Every line of the material is to be repeated exactly as it stands.

──────────

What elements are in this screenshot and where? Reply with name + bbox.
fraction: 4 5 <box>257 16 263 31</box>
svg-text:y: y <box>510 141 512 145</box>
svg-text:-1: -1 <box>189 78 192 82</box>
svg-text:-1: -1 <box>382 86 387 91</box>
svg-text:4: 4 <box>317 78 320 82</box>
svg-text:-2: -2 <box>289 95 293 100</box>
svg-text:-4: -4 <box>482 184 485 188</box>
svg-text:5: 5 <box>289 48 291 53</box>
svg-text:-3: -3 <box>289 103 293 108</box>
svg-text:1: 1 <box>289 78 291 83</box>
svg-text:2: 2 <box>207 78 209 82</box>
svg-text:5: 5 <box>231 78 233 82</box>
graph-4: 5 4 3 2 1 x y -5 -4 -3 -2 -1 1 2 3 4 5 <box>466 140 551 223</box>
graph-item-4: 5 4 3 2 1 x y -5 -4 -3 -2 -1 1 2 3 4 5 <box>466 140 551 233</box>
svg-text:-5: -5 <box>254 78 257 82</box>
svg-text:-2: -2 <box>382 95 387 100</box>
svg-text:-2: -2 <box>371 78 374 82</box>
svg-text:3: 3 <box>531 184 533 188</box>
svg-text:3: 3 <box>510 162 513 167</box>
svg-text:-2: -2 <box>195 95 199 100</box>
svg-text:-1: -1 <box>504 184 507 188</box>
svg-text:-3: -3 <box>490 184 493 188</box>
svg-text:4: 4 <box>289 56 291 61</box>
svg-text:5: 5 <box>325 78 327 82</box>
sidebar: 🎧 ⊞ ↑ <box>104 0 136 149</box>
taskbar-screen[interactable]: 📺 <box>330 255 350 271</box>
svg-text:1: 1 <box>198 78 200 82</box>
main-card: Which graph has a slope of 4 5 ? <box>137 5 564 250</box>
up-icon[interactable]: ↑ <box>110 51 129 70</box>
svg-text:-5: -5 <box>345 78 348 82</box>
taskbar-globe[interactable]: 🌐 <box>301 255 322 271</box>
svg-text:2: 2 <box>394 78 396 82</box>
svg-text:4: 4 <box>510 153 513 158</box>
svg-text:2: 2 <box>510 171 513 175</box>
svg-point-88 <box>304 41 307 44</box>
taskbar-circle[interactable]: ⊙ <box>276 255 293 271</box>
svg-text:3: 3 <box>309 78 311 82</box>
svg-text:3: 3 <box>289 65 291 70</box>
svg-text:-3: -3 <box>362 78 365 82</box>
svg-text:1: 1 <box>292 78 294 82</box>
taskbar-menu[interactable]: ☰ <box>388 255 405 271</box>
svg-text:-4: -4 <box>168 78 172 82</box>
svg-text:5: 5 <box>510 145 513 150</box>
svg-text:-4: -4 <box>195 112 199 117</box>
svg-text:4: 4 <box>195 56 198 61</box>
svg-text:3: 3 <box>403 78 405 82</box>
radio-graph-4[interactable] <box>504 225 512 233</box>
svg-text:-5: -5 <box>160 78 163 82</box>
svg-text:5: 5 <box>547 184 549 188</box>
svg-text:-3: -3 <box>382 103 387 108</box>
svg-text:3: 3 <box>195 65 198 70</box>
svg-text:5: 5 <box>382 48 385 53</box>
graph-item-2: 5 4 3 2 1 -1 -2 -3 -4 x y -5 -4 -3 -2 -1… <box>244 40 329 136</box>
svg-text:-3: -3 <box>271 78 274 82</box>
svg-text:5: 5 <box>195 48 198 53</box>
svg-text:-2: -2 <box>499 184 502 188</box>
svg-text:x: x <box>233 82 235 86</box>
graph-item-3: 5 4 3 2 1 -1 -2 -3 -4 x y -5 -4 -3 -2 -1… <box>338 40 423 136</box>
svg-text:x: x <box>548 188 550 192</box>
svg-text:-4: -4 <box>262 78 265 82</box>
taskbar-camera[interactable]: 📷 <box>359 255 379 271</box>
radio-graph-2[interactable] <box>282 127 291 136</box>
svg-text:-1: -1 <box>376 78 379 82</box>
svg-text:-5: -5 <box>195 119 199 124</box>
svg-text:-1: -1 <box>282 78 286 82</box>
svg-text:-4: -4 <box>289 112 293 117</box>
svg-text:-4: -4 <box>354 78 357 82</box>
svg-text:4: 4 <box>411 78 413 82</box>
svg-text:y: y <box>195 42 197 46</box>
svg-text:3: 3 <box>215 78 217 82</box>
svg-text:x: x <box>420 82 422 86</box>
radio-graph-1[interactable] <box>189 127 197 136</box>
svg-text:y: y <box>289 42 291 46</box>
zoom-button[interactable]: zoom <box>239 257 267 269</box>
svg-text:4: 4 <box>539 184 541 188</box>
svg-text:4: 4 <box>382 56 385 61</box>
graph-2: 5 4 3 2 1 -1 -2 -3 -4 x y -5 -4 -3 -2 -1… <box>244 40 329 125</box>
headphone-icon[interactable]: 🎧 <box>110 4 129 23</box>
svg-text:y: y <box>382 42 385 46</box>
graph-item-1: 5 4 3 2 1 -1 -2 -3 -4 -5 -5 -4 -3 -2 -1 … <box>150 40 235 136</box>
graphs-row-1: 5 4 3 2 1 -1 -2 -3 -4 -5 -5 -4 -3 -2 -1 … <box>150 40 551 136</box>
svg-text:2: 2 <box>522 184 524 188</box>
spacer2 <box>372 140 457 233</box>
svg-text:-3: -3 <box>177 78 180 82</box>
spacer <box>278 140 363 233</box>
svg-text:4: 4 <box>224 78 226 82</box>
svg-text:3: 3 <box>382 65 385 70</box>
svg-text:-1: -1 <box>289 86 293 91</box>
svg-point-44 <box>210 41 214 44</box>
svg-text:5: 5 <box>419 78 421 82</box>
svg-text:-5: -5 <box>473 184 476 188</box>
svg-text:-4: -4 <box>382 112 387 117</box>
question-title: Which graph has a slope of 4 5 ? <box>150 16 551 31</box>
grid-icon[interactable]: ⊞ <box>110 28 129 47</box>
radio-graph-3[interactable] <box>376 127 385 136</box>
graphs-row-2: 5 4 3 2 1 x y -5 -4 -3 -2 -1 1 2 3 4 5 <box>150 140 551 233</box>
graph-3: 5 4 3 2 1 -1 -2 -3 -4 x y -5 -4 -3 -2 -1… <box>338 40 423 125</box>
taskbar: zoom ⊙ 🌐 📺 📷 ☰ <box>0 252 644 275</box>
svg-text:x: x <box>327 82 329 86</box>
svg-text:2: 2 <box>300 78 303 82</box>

──────────

**Reply to the task:**
What elements are in this screenshot and where? Reply with name + bbox.
fraction: 4 5 <box>257 16 263 31</box>
svg-text:y: y <box>510 141 512 145</box>
svg-text:-1: -1 <box>189 78 192 82</box>
svg-text:-1: -1 <box>382 86 387 91</box>
svg-text:4: 4 <box>317 78 320 82</box>
svg-text:-2: -2 <box>289 95 293 100</box>
svg-text:-4: -4 <box>482 184 485 188</box>
svg-text:5: 5 <box>289 48 291 53</box>
svg-text:-3: -3 <box>289 103 293 108</box>
svg-text:1: 1 <box>289 78 291 83</box>
svg-text:2: 2 <box>207 78 209 82</box>
svg-text:5: 5 <box>231 78 233 82</box>
graph-4: 5 4 3 2 1 x y -5 -4 -3 -2 -1 1 2 3 4 5 <box>466 140 551 223</box>
graph-item-4: 5 4 3 2 1 x y -5 -4 -3 -2 -1 1 2 3 4 5 <box>466 140 551 233</box>
svg-text:-5: -5 <box>254 78 257 82</box>
svg-text:-2: -2 <box>382 95 387 100</box>
svg-text:-2: -2 <box>371 78 374 82</box>
svg-text:3: 3 <box>531 184 533 188</box>
svg-text:3: 3 <box>510 162 513 167</box>
svg-text:-2: -2 <box>195 95 199 100</box>
svg-text:-1: -1 <box>504 184 507 188</box>
svg-text:-3: -3 <box>490 184 493 188</box>
svg-text:4: 4 <box>289 56 291 61</box>
svg-text:5: 5 <box>325 78 327 82</box>
sidebar: 🎧 ⊞ ↑ <box>104 0 136 149</box>
taskbar-screen[interactable]: 📺 <box>330 255 350 271</box>
svg-text:1: 1 <box>198 78 200 82</box>
main-card: Which graph has a slope of 4 5 ? <box>137 5 564 250</box>
up-icon[interactable]: ↑ <box>110 51 129 70</box>
svg-text:-5: -5 <box>345 78 348 82</box>
taskbar-globe[interactable]: 🌐 <box>301 255 322 271</box>
svg-text:2: 2 <box>394 78 396 82</box>
svg-text:4: 4 <box>510 153 513 158</box>
svg-text:2: 2 <box>510 171 513 175</box>
svg-point-88 <box>304 41 307 44</box>
taskbar-circle[interactable]: ⊙ <box>276 255 293 271</box>
svg-text:3: 3 <box>309 78 311 82</box>
svg-text:3: 3 <box>289 65 291 70</box>
svg-text:-3: -3 <box>362 78 365 82</box>
svg-text:1: 1 <box>292 78 294 82</box>
taskbar-menu[interactable]: ☰ <box>388 255 405 271</box>
svg-text:-4: -4 <box>168 78 172 82</box>
svg-text:5: 5 <box>510 145 513 150</box>
svg-text:-4: -4 <box>195 112 199 117</box>
svg-text:4: 4 <box>195 56 198 61</box>
svg-text:3: 3 <box>403 78 405 82</box>
radio-graph-4[interactable] <box>504 225 512 233</box>
svg-text:-5: -5 <box>160 78 163 82</box>
svg-text:5: 5 <box>547 184 549 188</box>
svg-text:-3: -3 <box>382 103 387 108</box>
svg-text:3: 3 <box>195 65 198 70</box>
svg-text:5: 5 <box>382 48 385 53</box>
graph-item-2: 5 4 3 2 1 -1 -2 -3 -4 x y -5 -4 -3 -2 -1… <box>244 40 329 136</box>
svg-text:-3: -3 <box>271 78 274 82</box>
svg-text:5: 5 <box>195 48 198 53</box>
svg-text:-2: -2 <box>499 184 502 188</box>
svg-text:x: x <box>233 82 235 86</box>
graph-item-3: 5 4 3 2 1 -1 -2 -3 -4 x y -5 -4 -3 -2 -1… <box>338 40 423 136</box>
svg-text:x: x <box>548 188 550 192</box>
svg-text:-4: -4 <box>262 78 265 82</box>
taskbar-camera[interactable]: 📷 <box>359 255 379 271</box>
radio-graph-2[interactable] <box>282 127 291 136</box>
svg-text:-1: -1 <box>376 78 379 82</box>
svg-text:-5: -5 <box>195 119 199 124</box>
svg-text:-1: -1 <box>282 78 286 82</box>
svg-text:-4: -4 <box>289 112 293 117</box>
svg-text:-4: -4 <box>354 78 357 82</box>
svg-text:4: 4 <box>411 78 413 82</box>
svg-text:y: y <box>195 42 197 46</box>
svg-text:3: 3 <box>215 78 217 82</box>
svg-text:x: x <box>420 82 422 86</box>
radio-graph-1[interactable] <box>189 127 197 136</box>
svg-text:y: y <box>289 42 291 46</box>
zoom-button[interactable]: zoom <box>239 257 267 269</box>
svg-text:4: 4 <box>539 184 541 188</box>
svg-text:4: 4 <box>382 56 385 61</box>
graph-2: 5 4 3 2 1 -1 -2 -3 -4 x y -5 -4 -3 -2 -1… <box>244 40 329 125</box>
headphone-icon[interactable]: 🎧 <box>110 4 129 23</box>
svg-text:y: y <box>382 42 385 46</box>
graph-item-1: 5 4 3 2 1 -1 -2 -3 -4 -5 -5 -4 -3 -2 -1 … <box>150 40 235 136</box>
graphs-row-1: 5 4 3 2 1 -1 -2 -3 -4 -5 -5 -4 -3 -2 -1 … <box>150 40 551 136</box>
svg-text:2: 2 <box>522 184 524 188</box>
spacer2 <box>372 140 457 233</box>
svg-text:-3: -3 <box>177 78 180 82</box>
spacer <box>278 140 363 233</box>
svg-text:4: 4 <box>224 78 226 82</box>
svg-text:3: 3 <box>382 65 385 70</box>
svg-text:-1: -1 <box>289 86 293 91</box>
svg-point-44 <box>210 41 214 44</box>
svg-text:5: 5 <box>419 78 421 82</box>
svg-text:-5: -5 <box>473 184 476 188</box>
svg-text:-4: -4 <box>382 112 387 117</box>
question-title: Which graph has a slope of 4 5 ? <box>150 16 551 31</box>
grid-icon[interactable]: ⊞ <box>110 28 129 47</box>
radio-graph-3[interactable] <box>376 127 385 136</box>
graphs-row-2: 5 4 3 2 1 x y -5 -4 -3 -2 -1 1 2 3 4 5 <box>150 140 551 233</box>
graph-3: 5 4 3 2 1 -1 -2 -3 -4 x y -5 -4 -3 -2 -1… <box>338 40 423 125</box>
taskbar: zoom ⊙ 🌐 📺 📷 ☰ <box>0 252 644 275</box>
svg-text:x: x <box>327 82 329 86</box>
svg-text:2: 2 <box>300 78 303 82</box>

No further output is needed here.